“You let Guy Markenmore out of your house, yourself, at a quarter to twelve. Did you notice which way he went when he left?”
“Yes. As a matter of fact, I walked down the drive with him, to the entrance gate. He went along the main road, towards the village.”
“And, after that, you never saw him again?”
Mrs. Tretheroe shook her head, and for a moment those about her thought that she was about to burst into tears. But she suddenly controlled herself, and there was an almost defiant expression in her eyes as she answered the last question.
“I never saw him again—until I saw him yesterday dead—murdered!”
The Coroner drew back in his chair: clearly, he had got at what he particularly wanted to know: the glance that he gave the jurymen was obviously intended to remind them that they now knew that from half-past ten to a quarter to twelve o’clock of the night before his death Guy Markenmore had been with Mrs. Tretheroe, alone in her boudoir, unknown to any one. From the jury he turned to the men of law, sitting at the table beneath his raised desk.

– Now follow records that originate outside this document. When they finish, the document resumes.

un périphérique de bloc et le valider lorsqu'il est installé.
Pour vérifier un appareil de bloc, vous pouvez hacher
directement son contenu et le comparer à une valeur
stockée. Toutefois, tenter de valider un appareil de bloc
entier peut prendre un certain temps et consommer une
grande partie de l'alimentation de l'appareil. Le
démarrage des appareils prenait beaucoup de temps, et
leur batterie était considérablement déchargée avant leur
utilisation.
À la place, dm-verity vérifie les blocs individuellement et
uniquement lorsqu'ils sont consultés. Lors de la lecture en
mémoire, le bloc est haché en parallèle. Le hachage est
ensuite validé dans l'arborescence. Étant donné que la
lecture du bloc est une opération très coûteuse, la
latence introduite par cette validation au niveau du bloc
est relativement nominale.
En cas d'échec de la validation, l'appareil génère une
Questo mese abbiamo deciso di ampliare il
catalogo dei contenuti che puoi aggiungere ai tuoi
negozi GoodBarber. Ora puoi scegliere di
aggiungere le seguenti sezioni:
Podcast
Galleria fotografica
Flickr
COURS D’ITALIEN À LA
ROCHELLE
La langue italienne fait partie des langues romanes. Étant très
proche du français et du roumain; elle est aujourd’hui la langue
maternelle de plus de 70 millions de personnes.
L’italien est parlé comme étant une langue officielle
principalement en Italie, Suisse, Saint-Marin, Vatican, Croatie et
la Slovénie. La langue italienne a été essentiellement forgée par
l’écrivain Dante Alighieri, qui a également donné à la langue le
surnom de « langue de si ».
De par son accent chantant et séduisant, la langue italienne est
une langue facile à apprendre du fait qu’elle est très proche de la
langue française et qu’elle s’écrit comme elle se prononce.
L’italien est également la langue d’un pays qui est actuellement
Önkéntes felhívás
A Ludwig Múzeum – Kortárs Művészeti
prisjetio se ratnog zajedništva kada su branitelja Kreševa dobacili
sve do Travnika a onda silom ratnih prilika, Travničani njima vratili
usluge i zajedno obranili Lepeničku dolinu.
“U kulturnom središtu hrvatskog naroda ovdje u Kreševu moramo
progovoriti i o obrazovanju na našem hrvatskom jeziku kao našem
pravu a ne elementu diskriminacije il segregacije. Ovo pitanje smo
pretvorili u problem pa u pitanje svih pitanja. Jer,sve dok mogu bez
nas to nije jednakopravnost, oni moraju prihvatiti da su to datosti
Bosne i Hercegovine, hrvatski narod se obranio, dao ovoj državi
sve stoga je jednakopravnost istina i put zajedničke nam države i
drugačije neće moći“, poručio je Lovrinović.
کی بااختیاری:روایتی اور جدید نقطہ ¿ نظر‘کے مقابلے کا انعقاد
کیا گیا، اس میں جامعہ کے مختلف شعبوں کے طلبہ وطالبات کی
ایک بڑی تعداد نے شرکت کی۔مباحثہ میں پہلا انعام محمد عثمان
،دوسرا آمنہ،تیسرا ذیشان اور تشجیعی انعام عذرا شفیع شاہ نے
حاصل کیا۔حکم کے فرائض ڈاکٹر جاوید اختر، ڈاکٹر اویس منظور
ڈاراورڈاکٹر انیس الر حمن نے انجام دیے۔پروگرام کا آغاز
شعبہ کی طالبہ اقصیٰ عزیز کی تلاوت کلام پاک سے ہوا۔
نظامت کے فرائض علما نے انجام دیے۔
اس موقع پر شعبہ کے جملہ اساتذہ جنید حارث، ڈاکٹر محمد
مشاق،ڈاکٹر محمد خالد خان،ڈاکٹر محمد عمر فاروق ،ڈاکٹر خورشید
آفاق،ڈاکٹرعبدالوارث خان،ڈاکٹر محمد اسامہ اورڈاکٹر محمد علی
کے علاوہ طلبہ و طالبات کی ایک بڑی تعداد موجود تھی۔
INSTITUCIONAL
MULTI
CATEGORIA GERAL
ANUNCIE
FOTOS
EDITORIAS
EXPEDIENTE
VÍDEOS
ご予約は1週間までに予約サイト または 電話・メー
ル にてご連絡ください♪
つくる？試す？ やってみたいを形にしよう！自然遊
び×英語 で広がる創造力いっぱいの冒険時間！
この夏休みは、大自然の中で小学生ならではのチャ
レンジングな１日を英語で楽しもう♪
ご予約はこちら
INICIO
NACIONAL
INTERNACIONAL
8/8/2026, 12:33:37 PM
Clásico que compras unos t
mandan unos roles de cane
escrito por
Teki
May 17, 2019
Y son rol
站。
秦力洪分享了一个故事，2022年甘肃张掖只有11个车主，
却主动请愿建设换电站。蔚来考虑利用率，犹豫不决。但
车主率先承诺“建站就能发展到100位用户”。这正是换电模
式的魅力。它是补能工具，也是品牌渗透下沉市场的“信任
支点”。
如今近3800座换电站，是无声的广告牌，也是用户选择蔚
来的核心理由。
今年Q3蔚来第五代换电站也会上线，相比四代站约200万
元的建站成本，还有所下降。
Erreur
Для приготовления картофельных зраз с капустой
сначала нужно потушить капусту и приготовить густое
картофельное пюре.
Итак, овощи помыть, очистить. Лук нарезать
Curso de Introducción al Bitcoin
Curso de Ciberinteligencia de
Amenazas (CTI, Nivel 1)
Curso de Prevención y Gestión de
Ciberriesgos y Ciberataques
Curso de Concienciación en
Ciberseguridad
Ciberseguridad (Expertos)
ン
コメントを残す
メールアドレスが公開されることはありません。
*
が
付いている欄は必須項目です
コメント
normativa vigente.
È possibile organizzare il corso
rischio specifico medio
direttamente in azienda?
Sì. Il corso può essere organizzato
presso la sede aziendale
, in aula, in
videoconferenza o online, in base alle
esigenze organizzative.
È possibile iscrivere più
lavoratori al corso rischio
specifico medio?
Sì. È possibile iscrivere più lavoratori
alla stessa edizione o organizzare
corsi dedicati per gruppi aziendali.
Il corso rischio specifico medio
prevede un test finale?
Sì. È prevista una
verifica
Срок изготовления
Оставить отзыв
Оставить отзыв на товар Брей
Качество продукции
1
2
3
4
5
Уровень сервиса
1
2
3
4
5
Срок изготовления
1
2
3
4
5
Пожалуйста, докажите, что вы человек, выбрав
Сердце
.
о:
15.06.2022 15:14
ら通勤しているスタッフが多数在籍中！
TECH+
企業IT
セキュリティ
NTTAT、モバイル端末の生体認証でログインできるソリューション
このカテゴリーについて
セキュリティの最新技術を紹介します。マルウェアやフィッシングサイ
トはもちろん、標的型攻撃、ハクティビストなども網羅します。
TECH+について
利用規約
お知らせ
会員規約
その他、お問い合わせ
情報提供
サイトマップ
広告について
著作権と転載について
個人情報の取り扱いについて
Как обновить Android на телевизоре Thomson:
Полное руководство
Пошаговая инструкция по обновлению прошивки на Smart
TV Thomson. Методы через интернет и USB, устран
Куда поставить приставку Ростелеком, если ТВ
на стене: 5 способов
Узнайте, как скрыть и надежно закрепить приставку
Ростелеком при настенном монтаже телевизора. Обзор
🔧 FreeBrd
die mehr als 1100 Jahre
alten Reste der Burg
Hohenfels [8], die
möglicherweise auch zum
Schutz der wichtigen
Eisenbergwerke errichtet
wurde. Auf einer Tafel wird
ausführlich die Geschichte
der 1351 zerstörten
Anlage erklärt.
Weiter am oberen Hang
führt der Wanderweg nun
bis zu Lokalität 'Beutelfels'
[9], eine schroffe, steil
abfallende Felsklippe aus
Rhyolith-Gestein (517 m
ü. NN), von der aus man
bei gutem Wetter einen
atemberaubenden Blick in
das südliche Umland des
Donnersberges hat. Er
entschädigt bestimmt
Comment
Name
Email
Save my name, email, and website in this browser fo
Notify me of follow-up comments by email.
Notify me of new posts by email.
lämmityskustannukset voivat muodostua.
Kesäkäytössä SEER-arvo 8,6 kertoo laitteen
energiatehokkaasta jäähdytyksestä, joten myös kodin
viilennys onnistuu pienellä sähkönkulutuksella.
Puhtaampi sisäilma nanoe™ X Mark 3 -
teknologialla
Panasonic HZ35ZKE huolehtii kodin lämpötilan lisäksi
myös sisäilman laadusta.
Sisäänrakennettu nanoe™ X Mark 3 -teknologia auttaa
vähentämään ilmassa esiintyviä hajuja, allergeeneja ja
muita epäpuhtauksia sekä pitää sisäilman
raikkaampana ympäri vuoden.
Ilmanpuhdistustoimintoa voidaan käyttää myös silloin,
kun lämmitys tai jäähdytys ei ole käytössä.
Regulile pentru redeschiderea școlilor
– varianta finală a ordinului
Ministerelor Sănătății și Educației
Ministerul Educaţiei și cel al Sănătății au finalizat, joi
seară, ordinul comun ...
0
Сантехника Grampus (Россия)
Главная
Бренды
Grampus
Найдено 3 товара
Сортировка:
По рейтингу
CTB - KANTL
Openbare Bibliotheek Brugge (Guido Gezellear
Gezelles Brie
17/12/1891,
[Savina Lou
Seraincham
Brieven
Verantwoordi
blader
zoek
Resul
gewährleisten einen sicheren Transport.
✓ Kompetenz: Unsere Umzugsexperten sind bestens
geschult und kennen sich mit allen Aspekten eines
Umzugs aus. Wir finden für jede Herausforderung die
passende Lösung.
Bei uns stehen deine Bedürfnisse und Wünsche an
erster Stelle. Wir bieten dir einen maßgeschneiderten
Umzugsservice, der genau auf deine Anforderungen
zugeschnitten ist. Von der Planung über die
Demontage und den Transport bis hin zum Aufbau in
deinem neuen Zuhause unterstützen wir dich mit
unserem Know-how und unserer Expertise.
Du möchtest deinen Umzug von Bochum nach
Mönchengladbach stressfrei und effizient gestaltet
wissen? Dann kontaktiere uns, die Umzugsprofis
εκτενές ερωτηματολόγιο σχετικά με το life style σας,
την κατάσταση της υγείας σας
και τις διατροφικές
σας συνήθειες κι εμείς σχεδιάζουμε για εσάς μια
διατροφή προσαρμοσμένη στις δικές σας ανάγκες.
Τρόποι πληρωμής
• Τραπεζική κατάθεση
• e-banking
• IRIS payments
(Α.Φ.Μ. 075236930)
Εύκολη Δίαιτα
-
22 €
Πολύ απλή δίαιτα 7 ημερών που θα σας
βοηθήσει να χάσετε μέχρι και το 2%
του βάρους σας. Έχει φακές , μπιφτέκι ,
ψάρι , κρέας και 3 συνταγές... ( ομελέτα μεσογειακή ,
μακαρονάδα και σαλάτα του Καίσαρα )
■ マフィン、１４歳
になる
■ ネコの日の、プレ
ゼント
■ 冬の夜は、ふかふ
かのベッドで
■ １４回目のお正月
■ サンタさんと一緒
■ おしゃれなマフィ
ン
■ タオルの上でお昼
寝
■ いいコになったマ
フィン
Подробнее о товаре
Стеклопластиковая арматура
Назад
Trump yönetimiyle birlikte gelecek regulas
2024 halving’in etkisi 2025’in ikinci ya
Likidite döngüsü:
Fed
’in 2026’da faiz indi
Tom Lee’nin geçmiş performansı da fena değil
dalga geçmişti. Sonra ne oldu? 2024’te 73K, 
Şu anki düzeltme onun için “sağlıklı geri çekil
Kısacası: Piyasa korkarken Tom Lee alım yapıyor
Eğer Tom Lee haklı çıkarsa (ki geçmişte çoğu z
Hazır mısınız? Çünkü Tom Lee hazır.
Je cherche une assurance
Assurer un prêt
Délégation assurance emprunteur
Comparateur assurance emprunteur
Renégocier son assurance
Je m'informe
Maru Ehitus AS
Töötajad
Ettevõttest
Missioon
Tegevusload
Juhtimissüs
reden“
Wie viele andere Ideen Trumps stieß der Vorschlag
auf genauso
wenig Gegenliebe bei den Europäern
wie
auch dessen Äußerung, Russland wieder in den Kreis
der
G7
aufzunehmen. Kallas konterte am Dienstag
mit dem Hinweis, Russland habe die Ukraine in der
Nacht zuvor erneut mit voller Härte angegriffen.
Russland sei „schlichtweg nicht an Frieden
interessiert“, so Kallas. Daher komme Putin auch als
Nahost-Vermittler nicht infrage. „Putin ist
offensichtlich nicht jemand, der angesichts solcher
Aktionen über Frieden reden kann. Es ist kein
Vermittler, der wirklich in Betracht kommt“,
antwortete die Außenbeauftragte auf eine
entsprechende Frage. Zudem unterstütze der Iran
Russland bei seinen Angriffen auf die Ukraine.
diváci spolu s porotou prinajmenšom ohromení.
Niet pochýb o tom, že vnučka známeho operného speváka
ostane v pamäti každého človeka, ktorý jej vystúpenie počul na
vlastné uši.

The barrister who had been instructed by the police authorities slowly rose to his feet, and turned himself to the witness.
“I believe it is pretty well known, Mrs. Tretheroe,” he said in bland, half-apologetic tones, “that before your marriage to your late husband, you had a good many suitors.”
“Yes!” answered Mrs. Tretheroe readily. “At least—I don’t know what you mean by well known. But I had—certainly.”
“Mr. Guy Markenmore was one of them?”